L’élimination progressive de la Norvège ne justifie pas l’abrogation américaine, elle la réfute. Elle montre comment il convient de gérer les bretelles d’accès aux politiques : progressivement, stratégiquement et en temps voulu.

Construire, puis lâcher

La Norvège ne s’est pas contentée d’adopter par hasard 95 % des VE, elle y est parvenue en gardant le cap. Pendant plus d’une décennie, la Norvège a mis en place l’un des systèmes d’incitation à l’achat de VE les plus généreux et les plus tournés vers l’avenir. Le joyau de la couronne était une exonération totale de la TVA pour les véhicules électriques, ce qui les rendait nettement plus abordables par rapport à leurs homologues à combustion interne. Le gouvernement a également multiplié les avantages, allant de la réduction des péages à la gratuité des parkings municipaux.

Les VE représentent aujourd’hui la majorité des ventes de voitures neuves en Norvège et, même sans l’exonération de TVA, il y a de bonnes chances que cela reste vrai. Le VE n’est plus un produit de niche, c’est le produit par défaut. Cela signifie que la raison d’être initiale de l’exonération – surmonter les obstacles liés au prix et à la perception – n’est plus d’actualité. La politique de la Norvège a réussi.

Voilà à quoi ressemble l’état final d’une politique bien calibrée. Le gouvernement n’abandonne pas les VE, il reconnaît que l’économie n’a plus besoin d’aide pour tenir. En ciblant les aides restantes sur des modèles plus abordables et en augmentant simultanément la pression sur les voitures à essence par le biais d’une taxe unique sur les véhicules à combustion interne, la Norvège établit un équilibre entre les recettes de l’État et les subventions. Elle a dépassé le stade de la politique des semailles et entre maintenant dans l’ère de la récolte des récompenses.

Les mesures d’incitation : des outils, pas des friandises

Quelque part, les États-Unis ont oublié comment les incitations fiscales sont censées fonctionner.

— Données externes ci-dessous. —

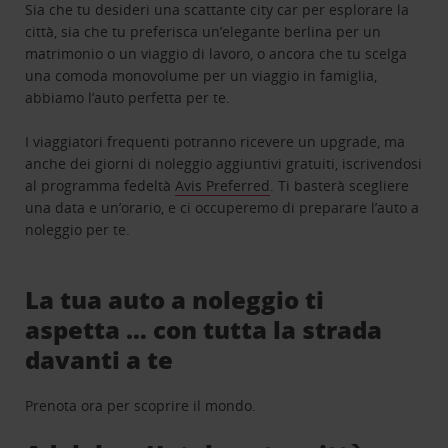
Sia che tu desideri una scattante city car per esplorare la
città, sia che tu preferisca un’elegante berlina per un
matrimonio o un viaggio di lavoro, o ancora che tu scelga
una comoda monovolume per un viaggio in famiglia,
abbiamo l’auto perfetta per te.
I viaggiatori frequenti potranno ricevere un upgrade, ma
anche dei giorni di noleggio aggiuntivi gratuiti, iscrivendosi
al programma fedeltà
Avis Preferred
. Ti basterà scegliere
una data e un’orario, e ci occuperemo di preparare l’auto a
noleggio per te.
La tua auto a noleggio ti
aspetta … con tutta la strada
davanti a te
Prenota ora per scoprire il mondo.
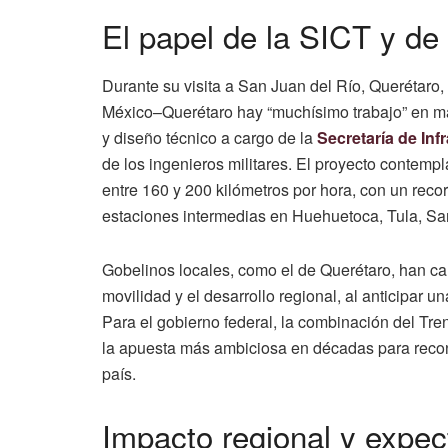
El papel de la SICT y de 
Durante su visita a San Juan del Río, Querétaro
México–Querétaro hay “muchísimo trabajo” en m
y diseño técnico a cargo de la
Secretaría de In
de los ingenieros militares. El proyecto contempl
entre 160 y 200 kilómetros por hora, con un reco
estaciones intermedias en Huehuetoca, Tula, San
Gobelinos locales, como el de Querétaro, han cal
movilidad y el desarrollo regional, al anticipar
Para el gobierno federal, la combinación del Tr
la apuesta más ambiciosa en décadas para recons
país.
Impacto regional y expec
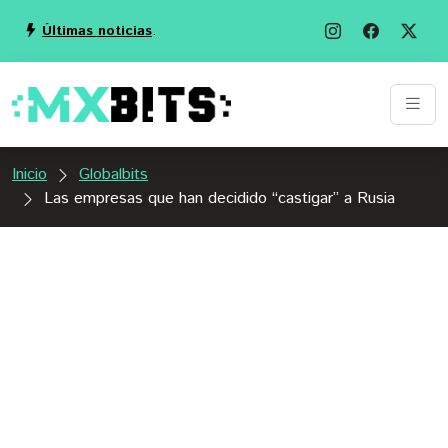
Últimas noticias
.
Inicio
Globalbits
Las empresas que han decidido “castigar” a Rusia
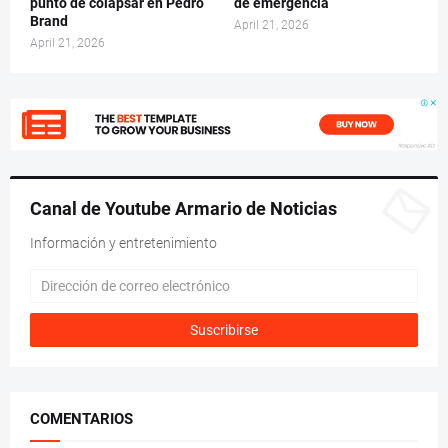
punto de colapsar en Pedro
de emergencia
Brand
April 21, 2026
April 21, 2026
Canal de Youtube Armario de Noticias
Información y entretenimiento
COMENTARIOS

Lorsqu’ils sont à leur meilleur, les crédits d’impôt sont stratégiques. Ils sont injectés à un moment où le marché est défaillant, ce qui fait pencher la balance coûts-avantages, et sont structurés de manière à s’effacer lorsque les conditions s’améliorent. Tel est le modèle : un soutien public temporaire sous la forme d’un manque à gagner pour construire une infrastructure privée permanente.

Au début de l’année, le crédit d’impôt fédéral pour les entreprises a été sacrifié sur l’autel de la discipline budgétaire et de la vengeance politique lorsque la loi « One Big Beautiful Bill Act » y a mis fin sans cérémonie. Il n’a pas été ajusté, il n’a pas été réduit progressivement, il n’a pas été reciblé. À la fin du mois de septembre, il a tout simplement disparu.

Ce n’est pas une bonne politique fiscale, c’est une crise politique.

La Norvège a traité ses incitations en faveur des VE comme des outils politiques plutôt que comme des symboles politiques. Elle a mis en place une structure fiscale pour intervenir au nom d’un problème de marché, à savoir que les VE, une nouvelle technologie, ne pouvaient pas concurrencer les véhicules à combustion interne en termes de prix. Les États-Unis, quant à eux, ont passé une décennie à faire du crédit d’impôt un enjeu de guerre culturelle, avant de l’abandonner au profit de réductions d’impôts pour les millionnaires.

Le problème du crédit d’impôt fédéral pour les véhicules électriques n’est pas qu’il a pris fin, mais qu’il a pris fin trop tôt et qu’il n’a jamais été conçu avec un plan pour bien le terminer. Les partisans de cette mesure craignaient que la suppression de l’aide, même graduelle, n’effraie le marché. Les détracteurs ont juré qu’une fois mis en place, le crédit d’impôt serait définitivement inscrit dans le code des impôts.

Le moyen le plus propre de soutenir un marché qui arrive à maturité n’est pas d’accorder des subventions à l’infini, mais de procéder à un retrait crédible et mesuré. C’est exactement ce que propose la Norvège. En réduisant les avantages pour les plus riches tout en maintenant la pression sur les alternatives très polluantes, elle n’affaiblit pas sa politique climatique, elle ne fait que renforcer ses fondations fiscales et politiques.

Il y a là une leçon à tirer pour les États-Unis, si jamais la volonté politique de dépenser des recettes fiscales en faveur d’un avenir plus propre se manifestait à nouveau. Mais la question de savoir si quelqu’un à Washington est à l’écoute est tout à fait différente.